■ WHAT TO DO: Reproduction without pictures: print every entry precisely as written.

■ Pixel coordinate grounding data:
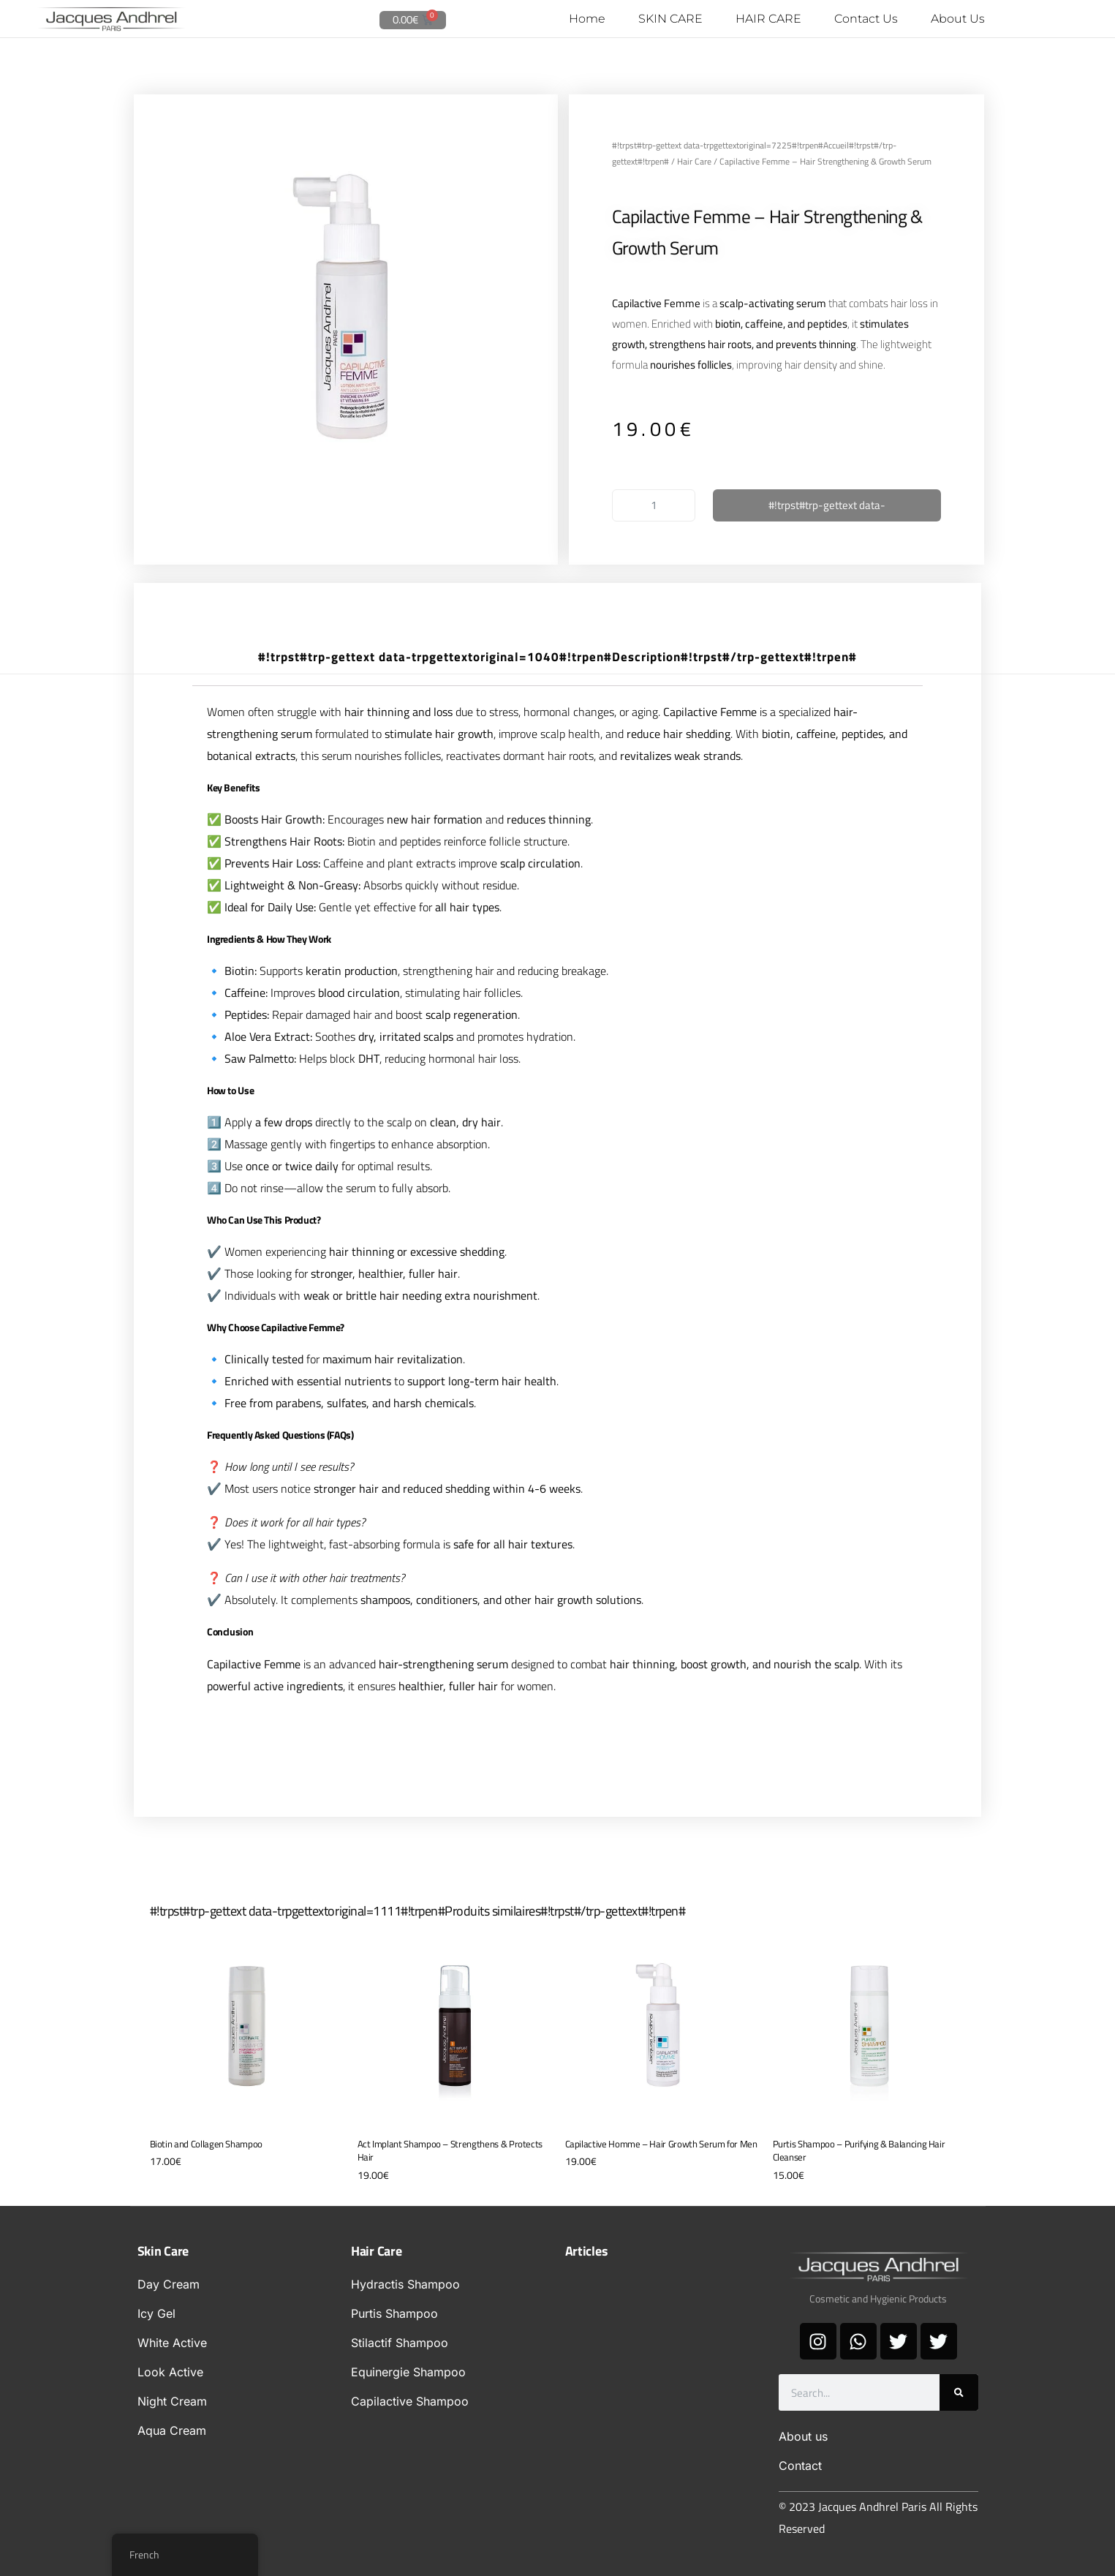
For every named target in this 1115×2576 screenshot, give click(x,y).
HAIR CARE (768, 19)
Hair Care (694, 160)
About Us (958, 19)
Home (587, 19)
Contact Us (866, 19)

■ OUTPUT FOR THIS TASK:
For every named target in this 1115×2576 screenshot, give click(x,y).
HAIR CARE (768, 19)
Hair Care (694, 160)
About Us (958, 19)
Home (587, 19)
Contact Us (866, 19)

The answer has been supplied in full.